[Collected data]

┄┄┄┄┄┄┄┄┄┄

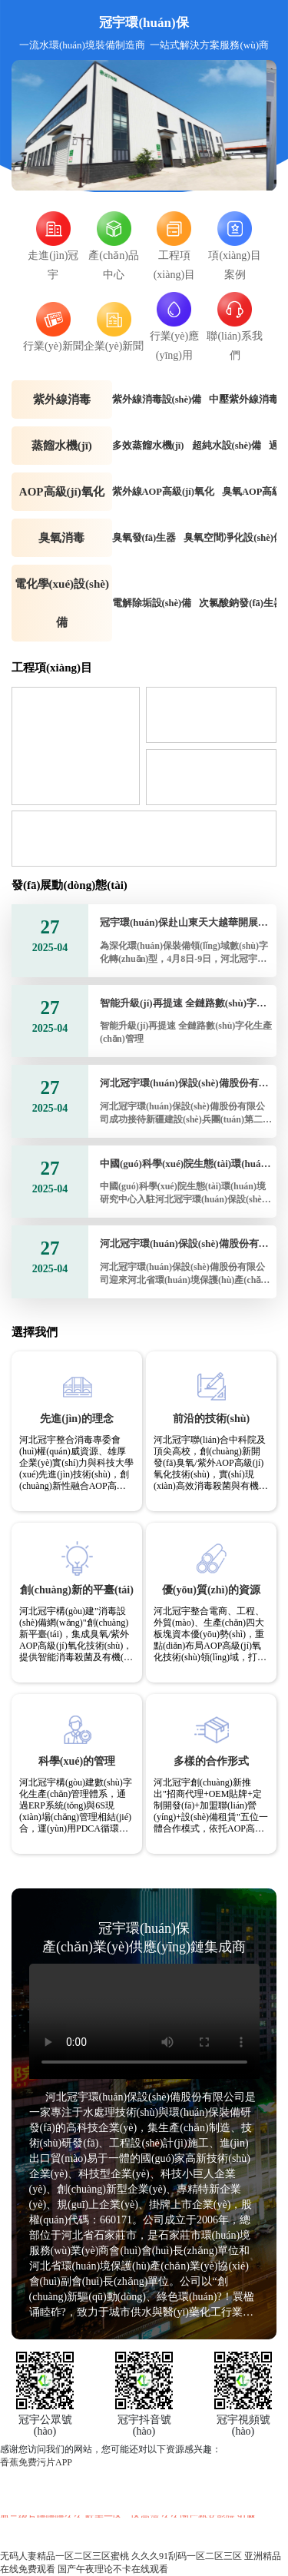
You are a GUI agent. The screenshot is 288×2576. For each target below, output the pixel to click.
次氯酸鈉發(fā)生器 (241, 603)
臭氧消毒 (61, 538)
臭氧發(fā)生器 (144, 537)
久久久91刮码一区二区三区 (186, 2556)
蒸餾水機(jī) (61, 445)
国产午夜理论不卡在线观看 (113, 2569)
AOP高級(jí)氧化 (61, 492)
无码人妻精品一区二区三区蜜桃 (64, 2556)
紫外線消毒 (62, 399)
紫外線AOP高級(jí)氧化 (163, 491)
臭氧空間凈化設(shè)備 (233, 537)
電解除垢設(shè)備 (152, 603)
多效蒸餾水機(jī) (148, 445)
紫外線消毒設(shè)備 (157, 399)
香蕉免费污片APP (36, 2462)
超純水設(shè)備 (227, 445)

┄┄┄┄┄┄┄┄┄┄

What the response needs is every entry, repeated exactly, and none of the pictures.

You are a GUI agent. The screenshot is 288×2576. For each target below, output the pixel to click.
次氯酸鈉發(fā)生器 (241, 603)
臭氧消毒 (61, 538)
臭氧發(fā)生器 (144, 537)
久久久91刮码一区二区三区 (186, 2556)
蒸餾水機(jī) (61, 445)
国产午夜理论不卡在线观看 (113, 2569)
AOP高級(jí)氧化 (61, 492)
无码人妻精品一区二区三区蜜桃 (64, 2556)
紫外線消毒 (62, 399)
紫外線AOP高級(jí)氧化 (163, 491)
臭氧空間凈化設(shè)備 (233, 537)
電解除垢設(shè)備 (152, 603)
多效蒸餾水機(jī) (148, 445)
紫外線消毒設(shè)備 (157, 399)
香蕉免费污片APP (36, 2462)
超純水設(shè)備 (227, 445)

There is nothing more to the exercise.